= WORK INSTRUCTIONS =
Reproduce exactly the line that contains "Carding Forum - Online" and all lines that follow it in the records below, ending with the last one.

Transcribed page contents:
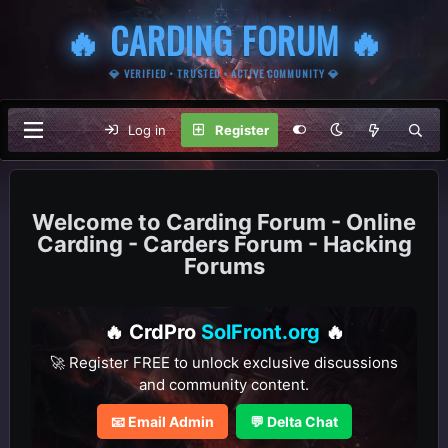
🔥 CARDING FORUM 🔥
💎 VERIFIED • TRUSTED • ACTIVE COMMUNITY 💎
Log in
Register
Carding Forum - Online
Carding - Carders Forum - Hacking
Forums
🔥 CrdPro
SolFront.org
🔥
🚀 Register FREE to unlock exclusive discussions
and community content.
📧 Email Admin
💬 Delta Chat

= SOLUTION TO THE PROBLEM =
Carding Forum - Online
Carding - Carders Forum - Hacking
Forums
🔥 CrdPro
SolFront.org
🔥
🚀 Register FREE to unlock exclusive discussions
and community content.
📧 Email Admin
💬 Delta Chat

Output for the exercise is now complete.